Wird nun zum Beispiel eine Org-Datei im o.g. Verzeichnis neu angelegt und synchronisiert, so wird diese von Orgzly erkannt und berücksichtigt. D.h. neue Aufgaben und Notizen werden so unmittelbar automagisch mit eingebunden.

Alternative Syncthing-Zwischenstelle

Die Synchronisation zwischen Smartphone und dem Desktop ist natürlich nur möglich, wenn beide Geräte gleichzeitig online sind. Wenn das selten der Fall sein sollte, dann macht es Sinn die Synchronisation über eine weitere, zwischengeschaltete Instanz laufen zu lassen, die permanent online ist. Hierzu ist z.B. ein stromsparender Raspberry Pi ausreichend, der als Zwischenstelle immer für einen Abgleich zur Verfügung stehen kann. Auf dem PI wäre dann in diesem Falle eine weitere Syncthing-Instanz installiert, welche zwischen Desktop und Smartphone vermittelt: Desktop <-> PI <-> Smartphone

Emacs etwas reaktiver

Ist Emacs mit einer Org-Datei geöffnet, so ist es ärgerlich, wenn neue oder geänderte Notizen für diese Datei nicht direkt angezeigt werden, wenn diese z.B. von außen mit dem Smartphone erstellt oder geändert wurden. Ein manuelles, erneutes Laden wäre da eher nervig. Damit derartige Änderungen direkt automagisch angezeigt werden, aktiviert man den auto-revert-mode beim Start von Emacs via folgender Ergänzung seitens init.el:

(global-auto-revert-mode t)

Das automagische Anzeigen der synchronisierten Änderungen funktioniert tadellos, wenn die im Emacs geladene Datei keine ungespeicherten Änderungen enthält. Sollte dies mal nicht der Fall sein, so gibt Emacs (unabhängig vom auto-revert-mode) beim darauf folgenden Speicherversuch einen Warn-Dialog aus:

dateiname.org has changed since visited or saved. Save anyway? (yes or no)
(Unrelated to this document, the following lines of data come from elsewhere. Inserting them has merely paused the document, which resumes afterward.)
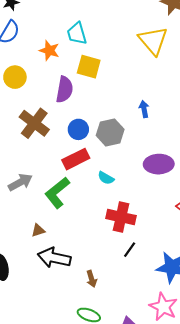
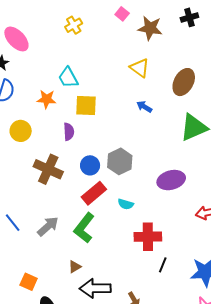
yellow triangle: (153, 41) -> (140, 68), size x0.7
purple semicircle: (64, 90) -> (69, 132), size x0.7
blue arrow: (144, 109) -> (144, 107), moved, turned -35

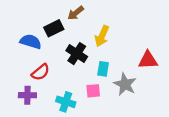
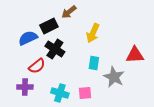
blue semicircle: (31, 42) -> (28, 38), turned -42
black cross: (77, 54) -> (55, 49), moved
pink square: (93, 91) -> (85, 93), moved

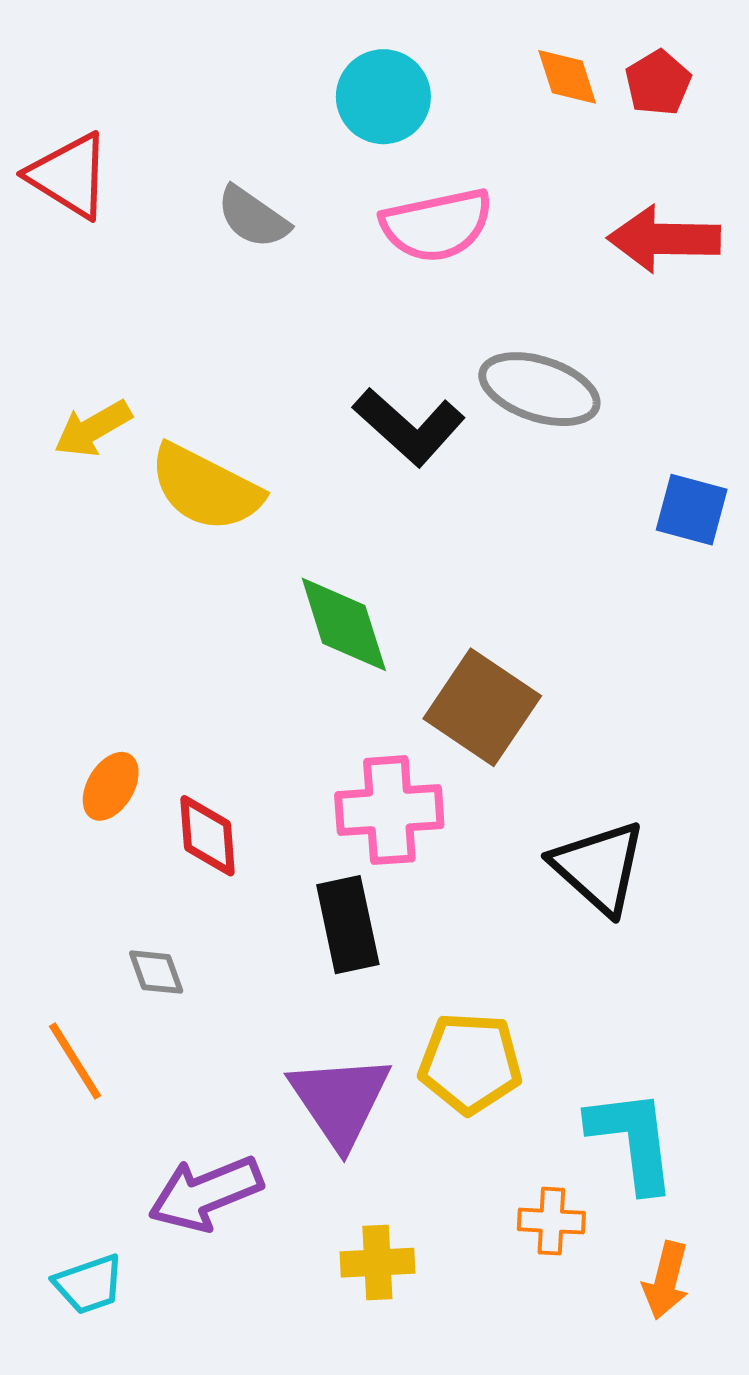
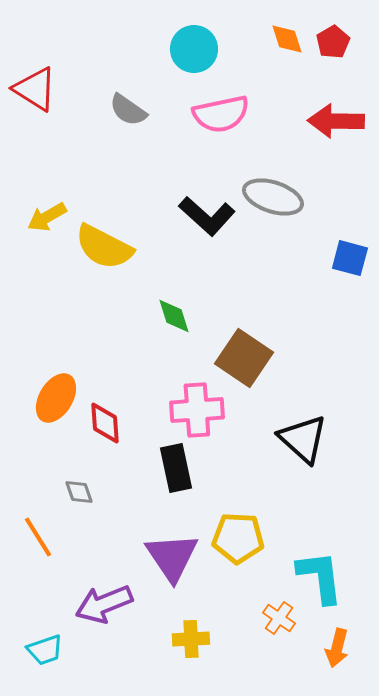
green diamond: (344, 624) -> (174, 316), size x0.7
orange ellipse: (111, 786) -> (56, 398), size x1.4
orange cross: (551, 1221) -> (279, 618), turned 32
Bei einem derartigen Fall ist es empfehlenswert, erst einmal die Änderungen unter einem anderen Dateinamen abzuspeichern und die beiden Dateien mit der Funktion ediff-buffers abzugleichen.

Wird allerdings eine Änderung gespeichert kurz bevor eine andere Änderung über die Synchronisation eingeht, so gibt es definitiv einen Konflikt, welcher nur von syncthing selbst aufgezeigt werden kann. In diesem Falle wird die Datei mit der jüngsten Änderung von syncthing übernommen und die andere Version wird als neue Datei mit dem Namen <dateiname>.sync-conflict-<datum>-<zeit>.<org> im gleichen Verzeichnis abgelegt. Doch auch dann kann der User die Konflikte zwischen den beiden Dateien selbst auflösen, wofür sich ebenfalls wieder die Funktion ediff-buffers anbietet.